• Instructions for the task: All entries must come back exactly as given, with no pictures in the copy.

• Collected data:
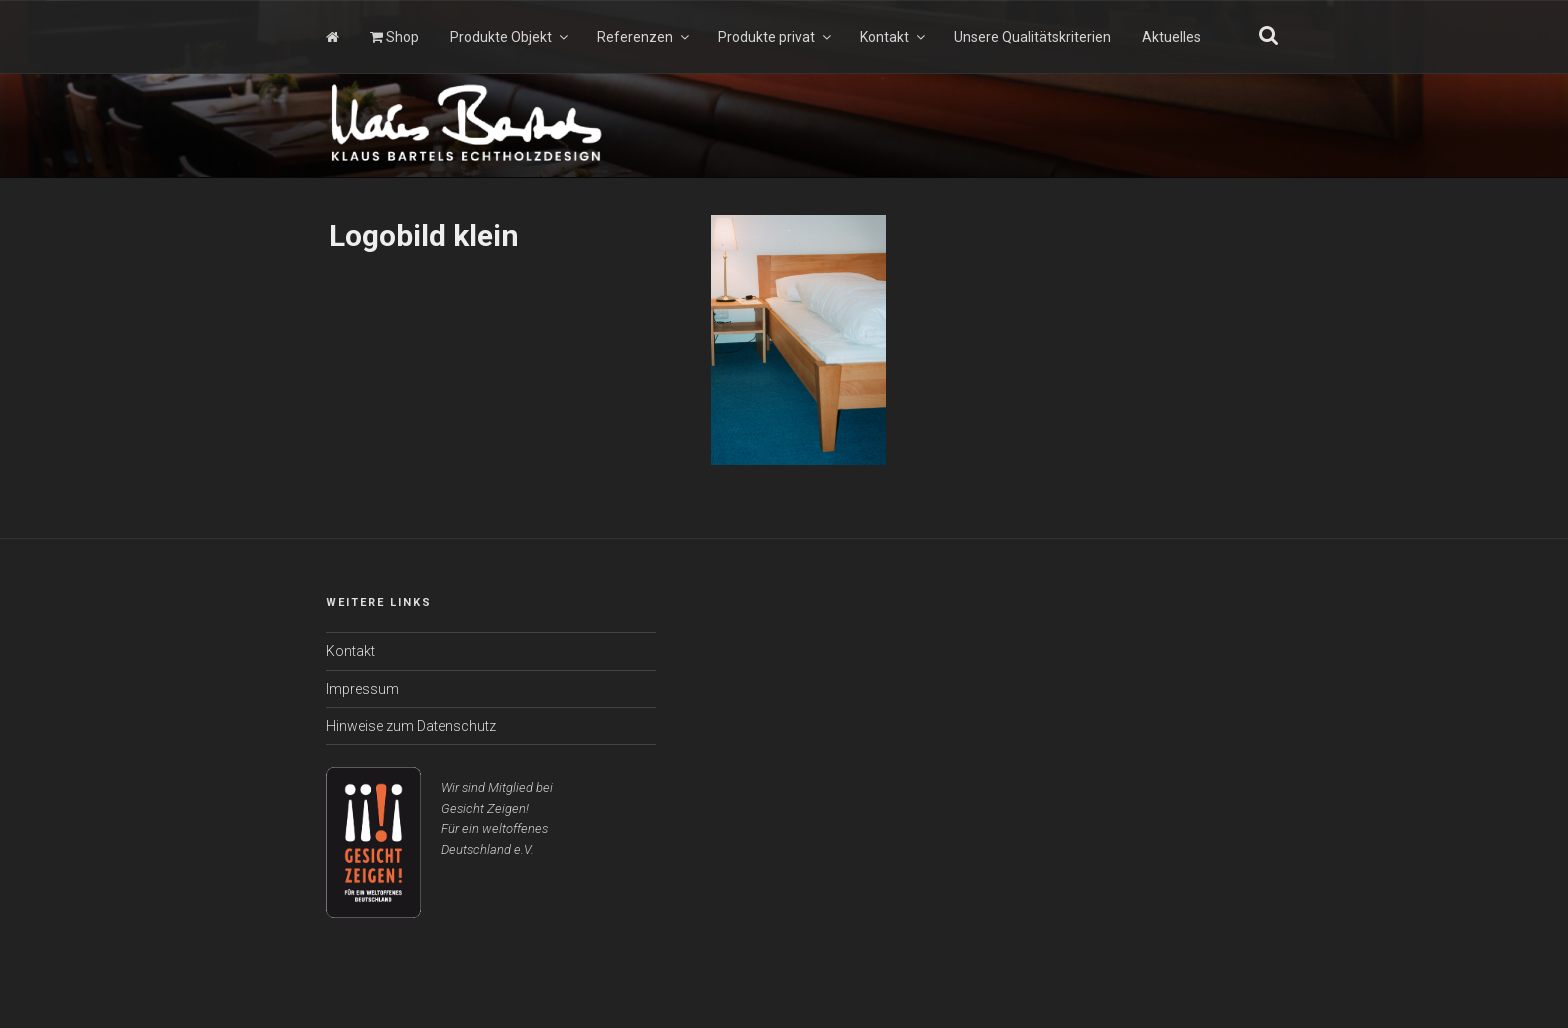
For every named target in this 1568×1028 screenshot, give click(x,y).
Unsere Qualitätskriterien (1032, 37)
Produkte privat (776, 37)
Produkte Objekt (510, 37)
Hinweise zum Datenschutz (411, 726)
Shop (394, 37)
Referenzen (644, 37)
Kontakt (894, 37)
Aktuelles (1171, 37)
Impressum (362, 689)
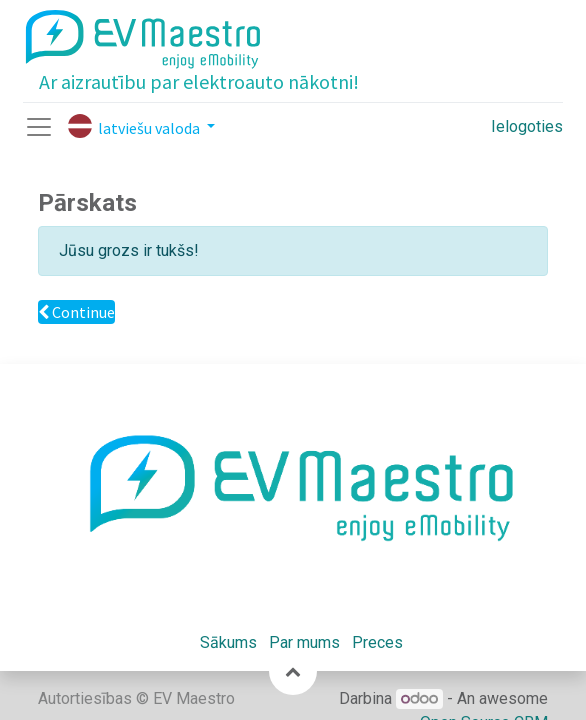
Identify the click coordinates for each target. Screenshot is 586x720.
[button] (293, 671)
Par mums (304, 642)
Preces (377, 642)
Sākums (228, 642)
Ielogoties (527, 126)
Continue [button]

• Task answer:
For every named target in this 1568×1028 screenshot, give click(x,y).
Unsere Qualitätskriterien (1032, 37)
Produkte privat (776, 37)
Produkte Objekt (510, 37)
Hinweise zum Datenschutz (411, 726)
Shop (394, 37)
Referenzen (644, 37)
Kontakt (894, 37)
Aktuelles (1171, 37)
Impressum (362, 689)
Identify the click coordinates for each target. Screenshot is 586x720.
[button] (293, 671)
Par mums (304, 642)
Preces (377, 642)
Sākums (228, 642)
Ielogoties (527, 126)
Continue [button]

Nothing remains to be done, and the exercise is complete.